How To Protect Your Outdoor Outlets

What would we do without electricity? If you’ve ever had a power outage last more than a few moments, you know how integral it is in our daily lives. 

Want to heat something up in the microwave? Nope, can’t do it. 

Want to charge up your phone? Nope, can’t do that either. How To Protect Your Outdoor Outlets

While you may have plenty of outlets inside to cover your needs, how about outside? Have you ever tried to plug in your laptop to continue working outside, only to find it was anything but convenient? Or maybe you’ve decided to decorate for a party; a string of lights would be pretty. Yet when you try and find an outlet, the only thing you discover is they are few and far between. 

Not only can it be exasperating trying to find and use your outdoor outlets, but it can also be dangerous too. 

Most outdoor outlets have weatherproof covers. But once you plug something in, the protection disappears. And that can be dangerous, even deadly, if it comes in contact with water from a sprinkler or a rainshower. 

Electricity and water don’t mix. Fortunately, there are ways to make your outdoor outlets safer. 

First, select the right kind of outdoor outlet. Yes, there is a difference. The National Electrical Code requires that you use a ground fault circuit interrupter (GFCI) outlet when you install them outside. These are the outlets that come with the “test” and “reset” buttons built in. You should also look for a WV embossed on the outlet, which indicates its weather resistant. 

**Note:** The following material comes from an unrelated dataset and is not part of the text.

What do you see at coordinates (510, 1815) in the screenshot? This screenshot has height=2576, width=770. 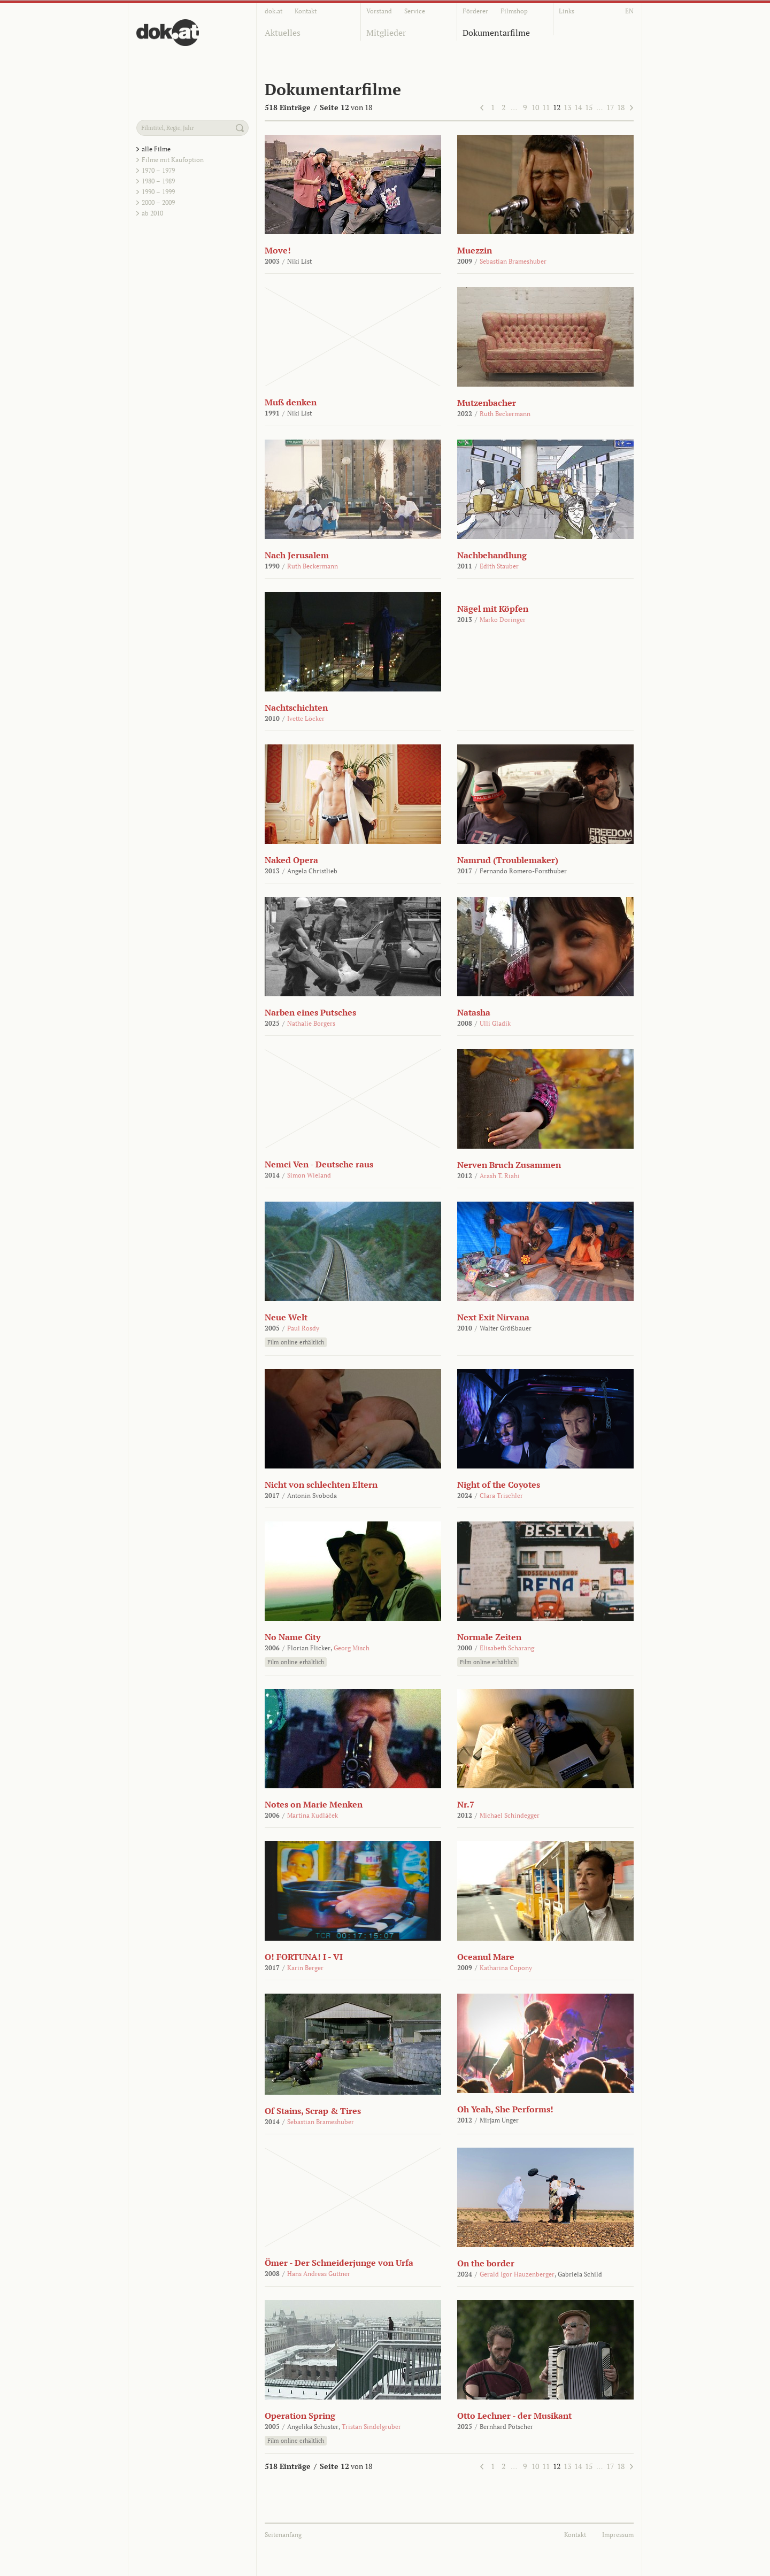 I see `Michael Schindegger` at bounding box center [510, 1815].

Next, be sure the outside outlet is properly installed. This may be with a gasket and a cover plate, or with a weatherproof cover. A professional understands the nuances of installing an outlet that will be used in outdoor situations; never try installing this on your own. If moisture gets in, it can cause tripping breakers or melted outlets. Or worse. 

Weatherproof covers can also provide you with added protection. Sometimes referred to as bubble covers, these additions are now mandated by the National Electrical Code. They provide a deep lid with grooves that allow protection while plugging items in. The item feeds out of the bottom while still protecting the outlet from surrounding elements. 

Finally, never assume an outdoor outlet is safe. If you’ve owned your home for years, or recently moved into a new-to-you house, be sure to check all outside outlets before you use them to ensure they are the proper type and were properly installed.